[R] Re: group definition for a bootstrap

Wed Jul 28 14:25:54 CEST 2004

Hi,
There dose not seem to be any other replies so far, may be because the question
is not quite clear. Do you want a separate estimation of the 'precision of the mean'
for each age by quarter subsample? This reply is based on that interpretation.
If not, you may need some sort of stratified bootstrap (see the article by Canty 
mentioned in the code below).
Also, since you want to use the bootstrap for the mean, are the (age by quarter)
subsample sizes small, or the subsamples heavily skewed?
In any case it is better to use the package boot by Canty and Ripley than programming 
from scratch. A good introduction to this package is written by Angelo J. Canty in R 
Newsletter 2/3, December 2002. 
The following code first generates an aretificial (large) data frame dd with the same structure
as your fram d. Then it performs bootstrap calculations in each age by quarter subsample.
The output includes for each subsample bootstrap based bias and standard error for the mean,
plots for checking discreteness problems of the bootstrap and normal and BCa confidence intervals.

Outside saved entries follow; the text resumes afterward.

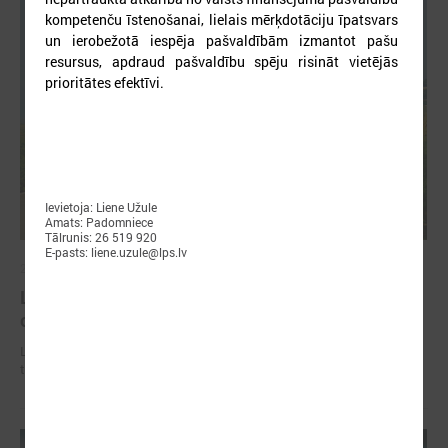
kompetenču īstenošanai, lielais mērķdotāciju īpatsvars
un ierobežotā iespēja pašvaldībām izmantot pašu
resursus, apdraud pašvaldību spēju risināt vietējās
prioritātes efektīvi.
Ievietoja: Liene Užule
Amats: Padomniece
Tālrunis: 26 519 920
E-pasts: liene.uzule@lps.lv
2026. gada 02. jūlijs
LPS iesaka likumā noteikt pašvaldības
organizētus sabiedriskā transporta pārvadājumus
LPS iesaka likumā noteikt pašvaldības organizētus sabiedriskā
transporta pārvadājumus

To use this code for your sample it should suffice to set 

dd <- d

and start at the line
# prepares bootstrap procedure for the mean

in the code. The code has been checked for the large artificial sample generated.
It will probably break down if some subsamples are empty or nearly so.
And there may be discreteness problems if some subsamples are small, although the
bootstrap is fairly stable for means.

Best,
Tore Wentzel-Larsen

# 'Group definition for a bootstrap'

# generates artificial data frame dd to use (age and quarter as factors in case they are in your data):
nn <- floor(runif(1,1000,2000)) # random sample size
dd <- data.frame(factor(floor(runif(nn,0,6))), factor(floor(runif(nn,1,5))), rnorm(nn,15,3))
names(dd) <- c('age','quarter','x')

# prepares bootstrap procedure for the mean
#	(cf the article by Angelo J. Canty in R Newsletter 2/3, December 2002):

library(boot)
mean.w <- function(xx,ww) sum(xx*ww)

# means, with bootstrap estimates of bias and standard error,
#	for each age by quarter subsample:

nboot <- 1000 # number of bootstrap replications

par(ask = TRUE) # prompts before next plot
for (age in 0:5)
{
for (quarter in 1:4)
{
dd.sub <- dd[dd$age==age&dd$quarter==quarter,] # the subsample
boot.subsample <- boot(data=dd.sub$x, statistic=mean.w, R=nboot, stype='w')
print(boot.subsample)
print(c('age:', age, 'quarter:', quarter)) # for keeping track of the subsamples
plot(boot.subsample,) # checks for discreteness problems
# bootstrap confidence intervals (normal based and BCa):
ci.subsample <- boot.ci(boot.subsample, type=c('norm','bca'), conf=c(.95))
print(ci.subsample)
} 
}

par(ask = FALSE) # back to default setting for ask

> Hi,
> This is probably really simple, but I am clearly not R-minded, I have read
> the help files, and reread them, and I still can't work out what to do...
> I have a data frame (d) with 3 columns (age (0-5), quarter (1-4) and x).
> I want to estimate the precision of my mean x by age and quarter, so I want
> to carry out a bootstrap for each group.
> I am trying to do this within a loop, so I don't have to retype the whole
> thing out 20 times ...
> This is what I have done:
> 
> n = length (d$x)
> N = 1000
> stat = numeric(N)
> for (i in 1:N) {
> d$x2 = sample (d$x, n, replace=T)
> stat[i] = mean(d$x2)
> }
> 
> I believe I should define the age and quarter groups in the line straight
> after "for" - using the split function, or should I use some variant of
> [d$age == "1" & d$quarter =="1"] in the sample definition?
> Please don't think I am looking for an easy answer - I have been puzzling
> for this for over a week already :(
> (I am using R1.9 under MS W2000)
> Thank you in advance
> Louize